Throughout January the volunteers had been wondering about the whereabouts and activities of our project leader, Suzanne, as the project seemed to have grown unusually quiet. All our questions got answered during the setting up of the entirely new introductory exhibition. At the York Explore Library we received numerous requests for an exhibition about the Rowntree family, their Quaker beliefs and various aspects of the chocolate factory. Taking into account this popular demand Suzanne sat down over Christmas and New Years and compiled an entirely new eye-catching set of posters to go together with our already tried out and popular activities.

Stylish and informative new exhibition posters.

Stylish and informative new exhibition posters.

The information boards were interspersed with cleverly placed volunteers, all equipped with either Memory Postcards, a stop watch, questionnaire sheets, peg doll materials or card-board for hat making. We were very successful with collecting Rowntree memories and spreading the word about our oral history interviews, so much so that our initial target of thirty-five interviews for the project may end up being fourty or even fourty-five.

The ever-popular chocolate-packing and Moorrees Formboard.

The ever-popular chocolate-packing and Moorrees Formboard.

This weekend saw the setting of a new record. The original Moorrees Formboard completion task is given a standard three minutes to be completed, just enough time for most people to get all the right coloured forms in the correct shapes. Sunday lunchtime, however, we had the honour of witnessing a true Moorrees Formboard master completing the task in only one minute and twenty-four seconds.

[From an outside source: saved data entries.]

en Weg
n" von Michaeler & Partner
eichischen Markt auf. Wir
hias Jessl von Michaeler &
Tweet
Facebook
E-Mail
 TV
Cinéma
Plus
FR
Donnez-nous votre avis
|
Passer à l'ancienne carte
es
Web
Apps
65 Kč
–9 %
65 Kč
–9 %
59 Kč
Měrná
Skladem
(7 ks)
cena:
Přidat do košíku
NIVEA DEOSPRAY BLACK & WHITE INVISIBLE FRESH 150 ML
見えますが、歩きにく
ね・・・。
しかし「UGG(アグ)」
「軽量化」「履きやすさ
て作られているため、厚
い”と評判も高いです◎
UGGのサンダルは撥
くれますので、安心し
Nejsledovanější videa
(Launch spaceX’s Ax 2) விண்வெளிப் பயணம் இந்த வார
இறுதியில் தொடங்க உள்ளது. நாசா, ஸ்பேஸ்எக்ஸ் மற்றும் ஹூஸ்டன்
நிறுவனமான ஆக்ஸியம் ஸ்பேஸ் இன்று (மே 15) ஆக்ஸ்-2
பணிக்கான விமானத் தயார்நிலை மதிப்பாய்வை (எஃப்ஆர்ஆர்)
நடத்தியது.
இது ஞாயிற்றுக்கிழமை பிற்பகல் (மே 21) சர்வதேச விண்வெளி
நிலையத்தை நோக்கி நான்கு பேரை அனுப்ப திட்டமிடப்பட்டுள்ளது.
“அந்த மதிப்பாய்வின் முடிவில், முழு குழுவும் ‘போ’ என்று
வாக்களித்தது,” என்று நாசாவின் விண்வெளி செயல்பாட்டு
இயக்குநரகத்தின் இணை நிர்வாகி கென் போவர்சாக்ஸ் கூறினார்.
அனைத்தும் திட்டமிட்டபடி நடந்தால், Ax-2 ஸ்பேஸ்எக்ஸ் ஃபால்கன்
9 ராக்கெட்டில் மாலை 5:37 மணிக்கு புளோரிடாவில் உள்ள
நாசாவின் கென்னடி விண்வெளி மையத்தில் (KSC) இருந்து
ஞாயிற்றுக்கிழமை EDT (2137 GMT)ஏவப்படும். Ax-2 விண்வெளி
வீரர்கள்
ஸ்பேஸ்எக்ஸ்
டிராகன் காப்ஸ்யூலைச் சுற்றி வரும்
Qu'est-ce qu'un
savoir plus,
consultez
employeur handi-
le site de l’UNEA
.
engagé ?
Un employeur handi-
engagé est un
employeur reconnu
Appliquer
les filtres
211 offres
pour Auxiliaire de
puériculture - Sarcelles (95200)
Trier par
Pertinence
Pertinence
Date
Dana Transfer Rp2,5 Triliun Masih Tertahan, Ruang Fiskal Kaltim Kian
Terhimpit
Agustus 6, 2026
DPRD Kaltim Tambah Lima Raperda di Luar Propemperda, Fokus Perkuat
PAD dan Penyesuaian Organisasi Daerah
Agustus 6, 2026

The Rowntree Society new Philanthropy project

Launch of the Rowntree Society new Map of British Philanthropy project

This weekend also saw the launch of a new project conducted by the Rowntree Society. The fact that the volunteers could not come up with any philanthropists from our home places did not stop the visitors from coming up with a lot of names and filling out numerous questionnaires, making an excellent start for the project.